I bought an old knife blade switch off of eBay to use as a decoration. As soon as I got it, I knew I had to make it actually work. Running full 120V power through exposed metal on the wall wouldn't be very safe, so I ordered a DC-AC relay. I used an old phone charger to provide 5V of power to run the relay. It's been in use for over 4 months now without any problems.
Step 1: Materials
- You can get these switches on eBay for anywhere from $10-50 dollars. Just search "vintage knife blade switch." I paid $40 for mine.
- The relay I used was a SSR-40DA Solid State Relay. It cost $4 dollars shipped.
- Any low voltage DC power supply with work. I had an old phone charger on hand.
- Long machine screws that fit electrical box holes.
Step 2: Make It All Fit
I wanted all of the components to fit and mount inside a regular double gang electrical box. I didn't want to modify or repair the wall. First I drew the outline of the box.
Step 3: Phone Charger Too Big
My phone charger was too big, so I took it apart. The circuit board was the perfect size.
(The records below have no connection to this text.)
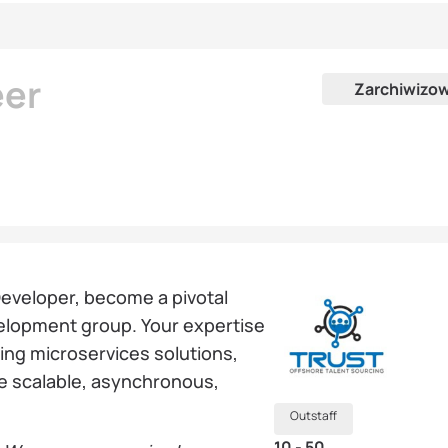
eer
Zarchiwizo
Developer, become a pivotal
elopment group. Your expertise
ying microservices solutions,
te scalable, asynchronous,
Outstaff
10 - 50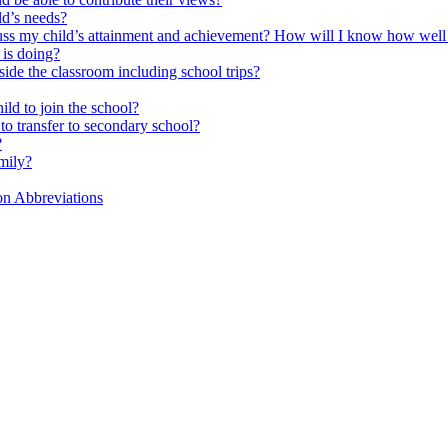
ld’s needs?
scuss my child’s attainment and achievement? How will I know how well
is doing?
side the classroom including school trips?
ld to join the school?
to transfer to secondary school?
?
mily?
on Abbreviations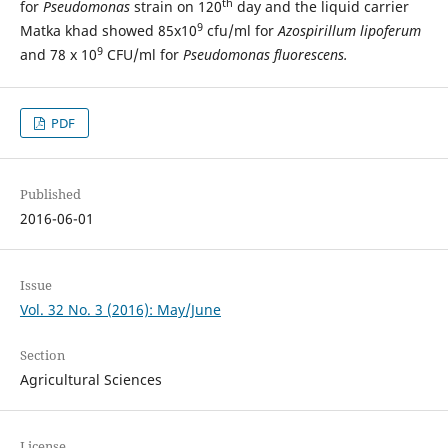
th
for
Pseudomonas
strain on 120
day and the liquid carrier
9
Matka khad showed 85x10
cfu/ml for
Azospirillum lipoferum
9
and 78 x 10
CFU/ml for
Pseudomonas fluorescens.
PDF
Published
2016-06-01
Issue
Vol. 32 No. 3 (2016): May/June
Section
Agricultural Sciences
License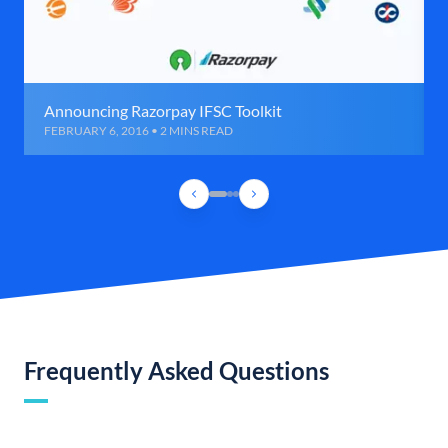
Announcing Razorpay IFSC Toolkit
FEBRUARY 6, 2016 • 2 MINS READ
Frequently Asked Questions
Step 4: Find 5V Positive/Negative Leads
I used my multimeter to find the positive and negative terminals of the USB jack. This is where my 5V would be coming from. Then I soldered my wires to the board to connect to the relay.
Step 5: Wiring Diagram
This is how I wired everything up.
Step 6: Cut Down Phone Charger Case
I cut the phone charger case down to the size of the circuit board. This worked perfectly and fit right inside the box.
Step 7: Fixed a Mistake
Luckily I realized that if I centered all of the components, it would overlap the trim of the door next to the switch. So I moved everything over a few inches and glued it in place.
Step 8: Drill Mounting Holes
Using a spare box as a template, I drilled new mounting holes in the switch.
Step 9: Mount on the Wall
Mount on the wall using 4 long machine screws. I used a flash in the picture so it doesn't look very flattering. You can't really see the mounting screw heads very well in normal light. I may use some fake screw heads to cover the holes on the 4 corners.
Step 10: Final Test
I metered the current and it was only drawing 20mA at 5V. It's been in use for several months now without any problems. I was concerned a solid state relay would provide too much heat, but it seems either the switch acts as a heat sink or the relay just isn't getting hot.